The Journal notes that the UAW “has so far said relatively little” about the proposed merger. The union’s web site makes no mention of it, although it is replete with postings extolling the importance of electing Barack Obama. One would not gather from the UAW’s web site that the US auto industry is on the verge of an historic collapse. 

So far in 2008 there have been thousands of layoffs in the auto industry the world over. In the US, Chrysler recently announced that it would lay off one quarter of its white-collar employees. On October 16, GM announced that it would lay off 1,600 employees at three assembly plants in Michigan and Delaware by year’s end. GM, Ford, and Chrysler have already scheduled major plant closings for 2009 in the US, Canada, and Mexico. 

Even prior to the eruption of the financial crisis on Wall Street in September, the position of the Big Three was considered dire.
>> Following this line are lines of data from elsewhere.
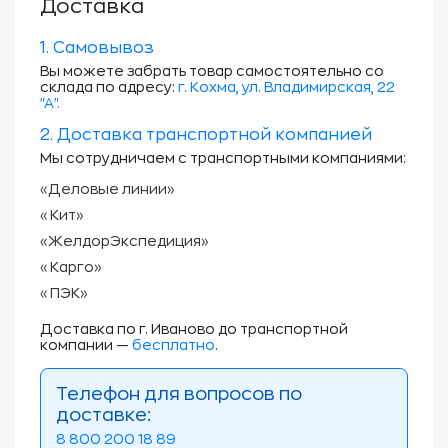
Доставка
1. Самовывоз
Вы можете забрать товар самостоятельно со
склада по адресу:
г. Кохма, ул. Владимирская, 22
"А".
2. Доставка транспортной компанией
Мы сотрудничаем с транспортными компаниями:
«Деловые линии»
«Кит»
«ЖелдорЭкспедиция»
«Карго»
«ПЭК»
Доставка по г. Иваново до транспортной
компании —
бесплатно
.
Телефон для вопросов по
доставке:
8 800 200 18 89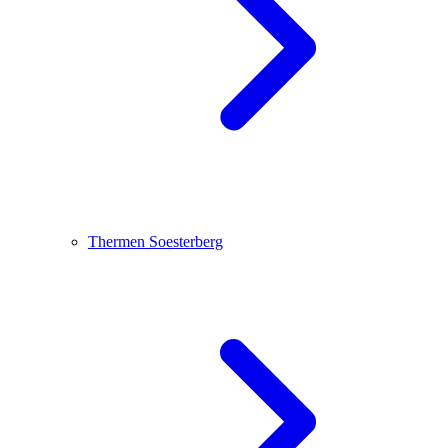
Thermen Soesterberg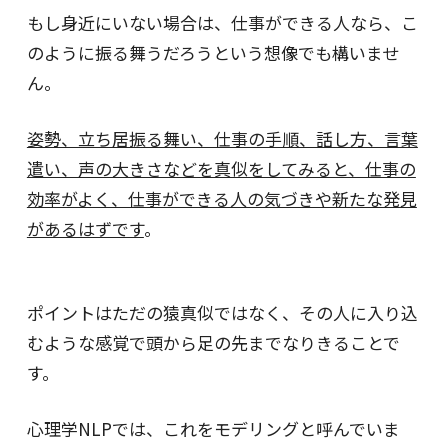
もし身近にいない場合は、仕事ができる人なら、こ
のように振る舞うだろうという想像でも構いませ
ん。
姿勢、立ち居振る舞い、仕事の手順、話し方、言葉
遣い、声の大きさなどを真似をしてみると、仕事の
効率がよく、仕事ができる人の気づきや新たな発見
があるはずです
。
ポイントはただの猿真似ではなく、その人に入り込
むような感覚で頭から足の先までなりきることで
す。
心理学NLPでは、これをモデリングと呼んでいま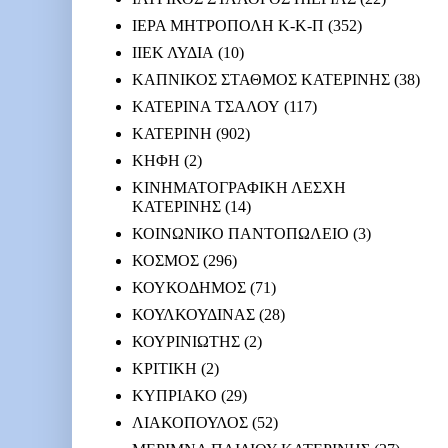
ΙΕΡΑ ΜΗΤΡΟΠΟΛΗ Κ-Κ-Π
(352)
ΙΙΕΚ ΛΥΔΙΑ
(10)
ΚΑΠΝΙΚΟΣ ΣΤΑΘΜΟΣ ΚΑΤΕΡΙΝΗΣ
(38)
ΚΑΤΕΡΙΝΑ ΤΣΑΛΟΥ
(117)
ΚΑΤΕΡΙΝΗ
(902)
ΚΗΦΗ
(2)
ΚΙΝΗΜΑΤΟΓΡΑΦΙΚΗ ΛΕΣΧΗ
ΚΑΤΕΡΙΝΗΣ
(14)
ΚΟΙΝΩΝΙΚΟ ΠΑΝΤΟΠΩΛΕΙΟ
(3)
ΚΟΣΜΟΣ
(296)
ΚΟΥΚΟΔΗΜΟΣ
(71)
ΚΟΥΛΚΟΥΔΙΝΑΣ
(28)
ΚΟΥΡΙΝΙΩΤΗΣ
(2)
ΚΡΙΤΙΚΗ
(2)
ΚΥΠΡΙΑΚΟ
(29)
ΛΙΑΚΟΠΟΥΛΟΣ
(52)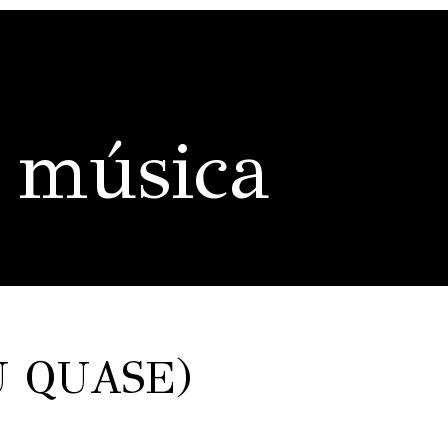
 música
U QUASE)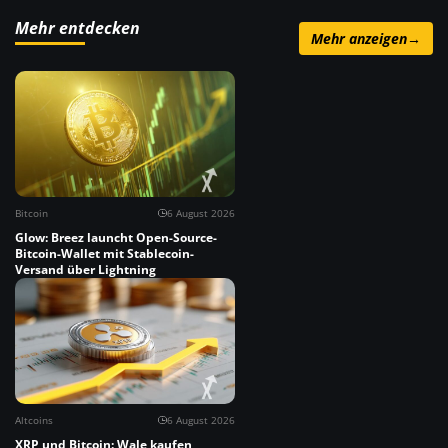
Mehr entdecken
Mehr anzeigen
→
Bitcoin
6 August 2026
Glow: Breez launcht Open-Source-
Bitcoin-Wallet mit Stablecoin-
Versand über Lightning
Altcoins
6 August 2026
XRP und Bitcoin: Wale kaufen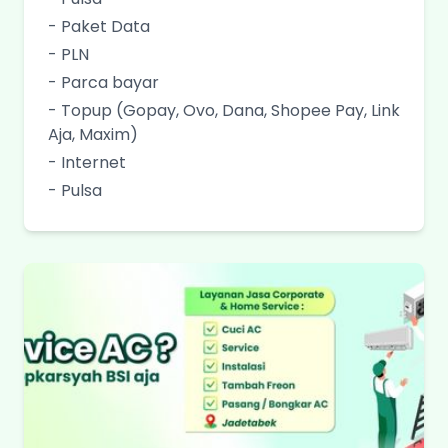
- Paket Data
- PLN
- Parca bayar
- Topup (Gopay, Ovo, Dana, Shopee Pay, Link
Aja, Maxim)
- Internet
- Pulsa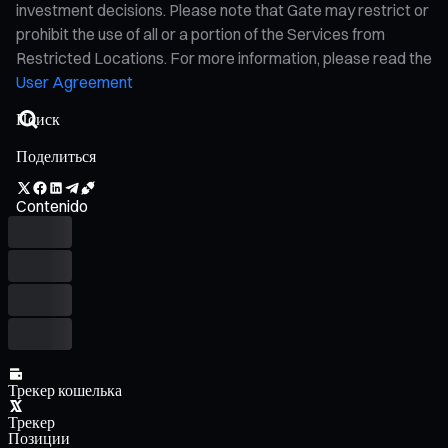
investment decisions. Please note that Gate may restrict or
prohibit the use of all or a portion of the Services from
Restricted Locations. For more information, please read the
User Agreement
Поделиться
Contenido
Трекер кошелька
Трекер
Позиции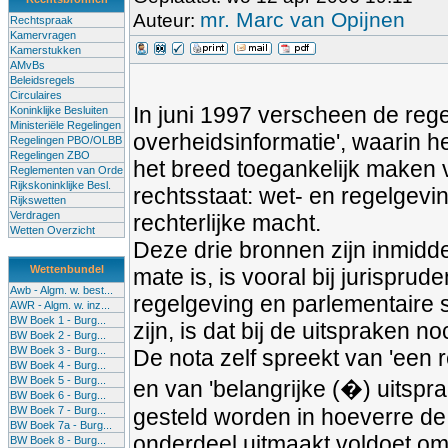
mr. Marc van Opijnen
Auteur:
Rechtspraak
Kamervragen
Kamerstukken
AMvBs
Beleidsregels
Circulaires
In juni 1997 verscheen de rege
Koninklijke Besluiten
Ministeriële Regelingen
overheidsinformatie', waarin he
Regelingen PBO/OLBB
Regelingen ZBO
het breed toegankelijk maken 
Reglementen van Orde
Rijkskoninklijke Besl.
rechtsstaat: wet- en regelgevi
Rijkswetten
Verdragen
rechterlijke macht.
Wetten Overzicht
Deze drie bronnen zijn inmidde
Wettenbundel
mate is, is vooral bij jurisprude
Awb - Algm. w. best...
regelgeving en parlementaire s
AWR - Algm. w. inz...
BW Boek 1 - Burg...
zijn, is dat bij de uitspraken 
BW Boek 2 - Burg...
BW Boek 3 - Burg...
De nota zelf spreekt van 'een r
BW Boek 4 - Burg...
BW Boek 5 - Burg...
en van 'belangrijke (�) uitspr
BW Boek 6 - Burg...
BW Boek 7 - Burg...
gesteld worden in hoeverre de
BW Boek 7a - Burg...
onderdeel uitmaakt voldoet om 
BW Boek 8 - Burg...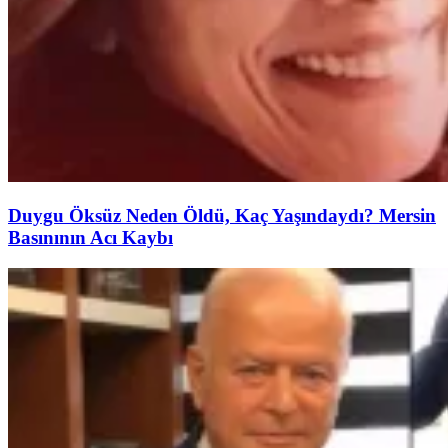
Duygu Öksüz Neden Öldü, Kaç Yaşındaydı? Mersin
Basınının Acı Kaybı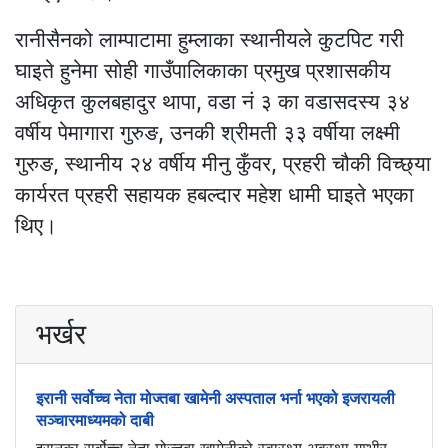
रानीसैनको लाम्पाटामा हुम्लाका स्थानीयले कुटपिट गरी
घाइते हुनेमा सोही गाउँपालिकाका प्रमुख प्रशासकीय
अधिकृत कुलबहादुर थापा, वडा नं ३ का वडासदस्य ३४
वर्षीय पेमागारा गुरुङ, उनकी श्रीमती ३३ वर्षीया लक्ष्मी
गुरुङ, स्थानीय २४ वर्षीय मीनु कुँवर, प्रहरी चौकी विच्छ्या
कार्यरत प्रहरी सहायक हबल्दार महेश धामी घाइते भएका
थिए।
भर्खर
इरानी सर्वोच्च नेता मोज्तबा खामेनी अस्पताल भर्ना भएको इजरायली
सञ्चारमाध्यमको दाबी
इरानका सर्वोच्च नेता मोज्तबा खामेनीको स्वास्थ्य अवस्था गम्भीर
Talks had been under way for several months about the provision of a loan to the auto industry so it could “retool” its plants. Both major party presidential candidates, Barack Obama and John McCain, supported the bailout. A $25 billion aid package to be administered through the Energy Department was eventually approved, although largely overshadowed by the gargantuan bailout of the financial industry. But in the face of the greatest economic crisis since the Great Depression, the aid package has been quickly proven insufficient.

In the event of a GM-Chrysler merger, the UAW will ritualistically claim that it will not necessarily result in the loss of many jobs, and that it is the only way to “save the industry.” These are the same lies that the UAW deploys every time the auto industry calls it to heel, demanding it exact another pound of flesh from the working class. 

Last year, the UAW overcame rank-and-file opposition to “save the industry” through massive layoffs and cuts to benefits. One year later, the auto industry is on the verge of total collapse. This story has repeated itself since the late 1970s, when the federal government bailed out Chrysler Corporation on the condition that the UAW would force major concessions on its workers. Since 1978, some three quarters of a million jobs have been lost in the auto industry.

While the number of autoworkers has declined precipitously, devastating whole states and regions, the salaries and expense accounts of the same UAW bureaucrats who have failed to defend their union members have continued to grow. This culminated with the launching of the VEBA program last year.  

To defend their jobs and living standards, autoworkers must break out of the straitjacket of the UAW and build, in conjunction with workers employed in the auto industry around the world, a mass party of the working class that fights for political power and has as its aim the reorganization of the world economy to meet pressing social needs, not the profit drive of the big financiers.